Ist die Hioberzählung eine Lehrerzählung, so müßte sich wohl ihre Lehre knapp formulieren lassen; das ist aber gar nicht leicht. „Die Leiden der Frommen sind Prüfungsleiden“ würde den Gehalt allzusehr verkürzen, denn die schwere Frage 1,9 käme so ja nicht zu ihrem Recht. Aber formulierte man: „Gibt es eine uneigennützige Frömmigkeit?“ — so würde auch das nicht genügen. — „Mit seinen Lippen“ war der Schluß unseres Textes (V. 10 b). Offenbar ist es vor Gott etwas Letztentscheidendes, was die Menschen vor ihresgleichen zu dem Leiden sagen (fast wichtiger noch als die Frage ihrer innerlichen, seelischen Einstellung)! Sehr gut Herder zu unserer Erzählung: „Oben (im Himmel) wird gehandelt, unten wird gesprochen.“ Die Höhepunkte in der Prosaerzählung Hiob sind die Worte, die die Menschen finden, also in unserem Textzusammenhang die der Frau und des Mannes, beide von höchster typischer Bedeutung. Und hieran sollte sich die Predigt vor allem halten. Beide wissen ja nichts von dem himmlischen Vorspiel, das diese aufregende Geschichte hatte. (Ihre Hintergründe sind weder unpersönliche Mächte oder Gesetze noch Willkür!) Gefährlichkeit der Worte der sich nächststehenden Menschen! Es kommt also beinahe genau so, wie es der Verkläger vorausgesagt hatte! — Bei Hiob ist nun aber zu bedenken, daß Gott sich vorher für ihn verbürgt hat; alle Engel, die doch das Gespräch mit dem Verkläger mit angehört haben, blicken nun mit Spannung auf ihn: wird er Gottes Urteil bestätigen? Er leidet, „das Ehrenwort des Schöpfers über ihn zu bewahren“ (Herder); er ist also Märtyrer im ntl. Sinne, d.h. nicht des Leidens, sondern des Zeugnisses wegen.

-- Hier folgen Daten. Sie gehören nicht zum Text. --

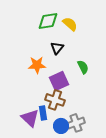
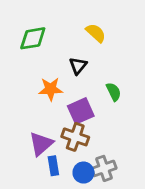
green diamond: (48, 21) -> (33, 38), moved
blue rectangle: (43, 113) -> (53, 166), moved
purple triangle: (30, 118) -> (41, 144), moved, turned 36

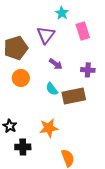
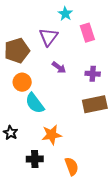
cyan semicircle: (52, 89) -> (35, 103), moved, size x1.5
brown rectangle: (74, 96) -> (95, 104), moved
black cross: (23, 147) -> (35, 159), moved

Das AT antwortet also auf die schwere Frage 1,9 mit: Ja, es gibt diesen Mann. Aber diese Antwort ist nun doch merkwürdig theoretisch und etwas vage. (Lehrerzählung!) Wer ist denn dieser Hiob? Ist er wirklich der Typus einer in Israel weitverbreiteten Frömmigkeit? Wir sahen oben; er ist ein „Außenposten“ (Kierkegaard), und seine Zeit vermag der Erzähler überhaupt nicht anzugeben. Sagten wir, die Gestalt Hiobs sei vom Erzähler stark typisiert, so wäre jetzt noch von der an das Wunder grenzenden typologischen Bedeutung zu reden: Der aus großem Reichtum in die Armut Gestoßene — der als Unreiner die Gemeinschaft der Menschen Verlassende — der, an dem das allwissende Auge des Verklägers nichts findet — der Gottesknecht (V. 3) — der, der „ohne Ursache“ gelitten hat (3 b) — der ganz sicher und problemlos im Glauben Geborgene (die Dialoge zeigen demgegenüber den von der Verzweiflung der Gottverlassenheit überfluteten Hiob!). So wird diese Hioberzählung auch für die, die auf Christi Tod getauft sind, typische Bedeutung haben. Und das „doch schone seines Lebens“ (V. 6 b) ist in einem viel umfassenderen als dem atl. Sinn auch über ihren Leiden von Gott gesprochen.
Quelle: Gerhard von Rad, Predigtmeditationen, Göttingen 1973, 57-61.